§ **EXERCISE DATA**:
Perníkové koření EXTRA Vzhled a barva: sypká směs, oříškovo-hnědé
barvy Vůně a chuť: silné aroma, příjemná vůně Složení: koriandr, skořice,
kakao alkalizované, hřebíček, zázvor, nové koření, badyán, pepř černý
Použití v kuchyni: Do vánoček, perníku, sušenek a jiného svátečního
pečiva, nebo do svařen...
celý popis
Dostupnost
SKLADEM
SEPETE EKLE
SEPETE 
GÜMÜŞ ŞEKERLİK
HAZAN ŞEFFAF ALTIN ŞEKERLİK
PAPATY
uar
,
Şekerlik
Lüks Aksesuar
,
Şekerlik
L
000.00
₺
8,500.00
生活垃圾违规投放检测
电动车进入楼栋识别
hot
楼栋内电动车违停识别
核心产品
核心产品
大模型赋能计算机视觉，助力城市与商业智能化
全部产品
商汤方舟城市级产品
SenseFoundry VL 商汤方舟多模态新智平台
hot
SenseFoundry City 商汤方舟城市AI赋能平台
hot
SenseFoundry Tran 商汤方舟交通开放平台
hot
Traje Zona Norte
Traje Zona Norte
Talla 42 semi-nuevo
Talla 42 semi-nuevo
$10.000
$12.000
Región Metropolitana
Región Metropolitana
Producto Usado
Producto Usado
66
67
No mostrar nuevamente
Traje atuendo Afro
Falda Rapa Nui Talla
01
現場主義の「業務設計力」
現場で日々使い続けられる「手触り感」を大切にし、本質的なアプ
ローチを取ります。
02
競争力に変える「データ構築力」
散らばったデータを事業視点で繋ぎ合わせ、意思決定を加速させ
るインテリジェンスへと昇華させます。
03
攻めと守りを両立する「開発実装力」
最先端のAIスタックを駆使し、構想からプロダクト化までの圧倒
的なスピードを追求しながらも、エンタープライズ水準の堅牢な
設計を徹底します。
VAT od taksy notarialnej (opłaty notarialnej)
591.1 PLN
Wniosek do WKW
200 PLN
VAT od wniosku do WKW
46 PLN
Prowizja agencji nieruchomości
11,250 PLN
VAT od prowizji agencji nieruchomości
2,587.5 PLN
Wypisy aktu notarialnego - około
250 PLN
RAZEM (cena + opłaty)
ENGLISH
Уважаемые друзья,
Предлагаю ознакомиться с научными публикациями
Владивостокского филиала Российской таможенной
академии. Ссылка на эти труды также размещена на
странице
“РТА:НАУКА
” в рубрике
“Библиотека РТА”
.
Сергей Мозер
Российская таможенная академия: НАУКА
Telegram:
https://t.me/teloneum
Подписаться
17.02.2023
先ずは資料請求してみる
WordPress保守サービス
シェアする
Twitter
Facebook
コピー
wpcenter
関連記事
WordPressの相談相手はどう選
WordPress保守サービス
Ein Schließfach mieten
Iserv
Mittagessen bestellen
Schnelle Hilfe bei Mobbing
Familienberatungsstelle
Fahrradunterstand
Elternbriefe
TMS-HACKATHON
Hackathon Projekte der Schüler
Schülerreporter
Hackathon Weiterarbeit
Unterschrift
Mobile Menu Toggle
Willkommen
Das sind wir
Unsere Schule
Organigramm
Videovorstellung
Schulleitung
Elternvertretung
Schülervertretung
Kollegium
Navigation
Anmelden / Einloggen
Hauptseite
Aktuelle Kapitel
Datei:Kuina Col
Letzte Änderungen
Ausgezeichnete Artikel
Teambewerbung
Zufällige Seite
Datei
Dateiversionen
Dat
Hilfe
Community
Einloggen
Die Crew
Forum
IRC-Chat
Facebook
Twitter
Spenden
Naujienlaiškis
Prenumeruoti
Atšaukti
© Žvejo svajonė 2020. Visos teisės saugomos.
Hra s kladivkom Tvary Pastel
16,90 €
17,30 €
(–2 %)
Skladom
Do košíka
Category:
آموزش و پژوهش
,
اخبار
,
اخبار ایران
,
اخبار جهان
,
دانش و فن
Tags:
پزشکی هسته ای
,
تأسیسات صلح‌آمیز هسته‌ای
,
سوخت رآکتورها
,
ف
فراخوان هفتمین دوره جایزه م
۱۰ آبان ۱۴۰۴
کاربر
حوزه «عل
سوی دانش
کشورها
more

§ **EXERCISE DIRECTIONS**: Each line must be set down again exactly as above, with no line omitted.

§ **REPLY**:
Perníkové koření EXTRA Vzhled a barva: sypká směs, oříškovo-hnědé
barvy Vůně a chuť: silné aroma, příjemná vůně Složení: koriandr, skořice,
kakao alkalizované, hřebíček, zázvor, nové koření, badyán, pepř černý
Použití v kuchyni: Do vánoček, perníku, sušenek a jiného svátečního
pečiva, nebo do svařen...
celý popis
Dostupnost
SKLADEM
SEPETE EKLE
SEPETE 
GÜMÜŞ ŞEKERLİK
HAZAN ŞEFFAF ALTIN ŞEKERLİK
PAPATY
uar
,
Şekerlik
Lüks Aksesuar
,
Şekerlik
L
000.00
₺
8,500.00
生活垃圾违规投放检测
电动车进入楼栋识别
hot
楼栋内电动车违停识别
核心产品
核心产品
大模型赋能计算机视觉，助力城市与商业智能化
全部产品
商汤方舟城市级产品
SenseFoundry VL 商汤方舟多模态新智平台
hot
SenseFoundry City 商汤方舟城市AI赋能平台
hot
SenseFoundry Tran 商汤方舟交通开放平台
hot
Traje Zona Norte
Traje Zona Norte
Talla 42 semi-nuevo
Talla 42 semi-nuevo
$10.000
$12.000
Región Metropolitana
Región Metropolitana
Producto Usado
Producto Usado
66
67
No mostrar nuevamente
Traje atuendo Afro
Falda Rapa Nui Talla
01
現場主義の「業務設計力」
現場で日々使い続けられる「手触り感」を大切にし、本質的なアプ
ローチを取ります。
02
競争力に変える「データ構築力」
散らばったデータを事業視点で繋ぎ合わせ、意思決定を加速させ
るインテリジェンスへと昇華させます。
03
攻めと守りを両立する「開発実装力」
最先端のAIスタックを駆使し、構想からプロダクト化までの圧倒
的なスピードを追求しながらも、エンタープライズ水準の堅牢な
設計を徹底します。
VAT od taksy notarialnej (opłaty notarialnej)
591.1 PLN
Wniosek do WKW
200 PLN
VAT od wniosku do WKW
46 PLN
Prowizja agencji nieruchomości
11,250 PLN
VAT od prowizji agencji nieruchomości
2,587.5 PLN
Wypisy aktu notarialnego - około
250 PLN
RAZEM (cena + opłaty)
ENGLISH
Уважаемые друзья,
Предлагаю ознакомиться с научными публикациями
Владивостокского филиала Российской таможенной
академии. Ссылка на эти труды также размещена на
странице
“РТА:НАУКА
” в рубрике
“Библиотека РТА”
.
Сергей Мозер
Российская таможенная академия: НАУКА
Telegram:
https://t.me/teloneum
Подписаться
17.02.2023
先ずは資料請求してみる
WordPress保守サービス
シェアする
Twitter
Facebook
コピー
wpcenter
関連記事
WordPressの相談相手はどう選
WordPress保守サービス
Ein Schließfach mieten
Iserv
Mittagessen bestellen
Schnelle Hilfe bei Mobbing
Familienberatungsstelle
Fahrradunterstand
Elternbriefe
TMS-HACKATHON
Hackathon Projekte der Schüler
Schülerreporter
Hackathon Weiterarbeit
Unterschrift
Mobile Menu Toggle
Willkommen
Das sind wir
Unsere Schule
Organigramm
Videovorstellung
Schulleitung
Elternvertretung
Schülervertretung
Kollegium
Navigation
Anmelden / Einloggen
Hauptseite
Aktuelle Kapitel
Datei:Kuina Col
Letzte Änderungen
Ausgezeichnete Artikel
Teambewerbung
Zufällige Seite
Datei
Dateiversionen
Dat
Hilfe
Community
Einloggen
Die Crew
Forum
IRC-Chat
Facebook
Twitter
Spenden
Naujienlaiškis
Prenumeruoti
Atšaukti
© Žvejo svajonė 2020. Visos teisės saugomos.
Hra s kladivkom Tvary Pastel
16,90 €
17,30 €
(–2 %)
Skladom
Do košíka
Category:
آموزش و پژوهش
,
اخبار
,
اخبار ایران
,
اخبار جهان
,
دانش و فن
Tags:
پزشکی هسته ای
,
تأسیسات صلح‌آمیز هسته‌ای
,
سوخت رآکتورها
,
ف
فراخوان هفتمین دوره جایزه م
۱۰ آبان ۱۴۰۴
کاربر
حوزه «عل
سوی دانش
کشورها
more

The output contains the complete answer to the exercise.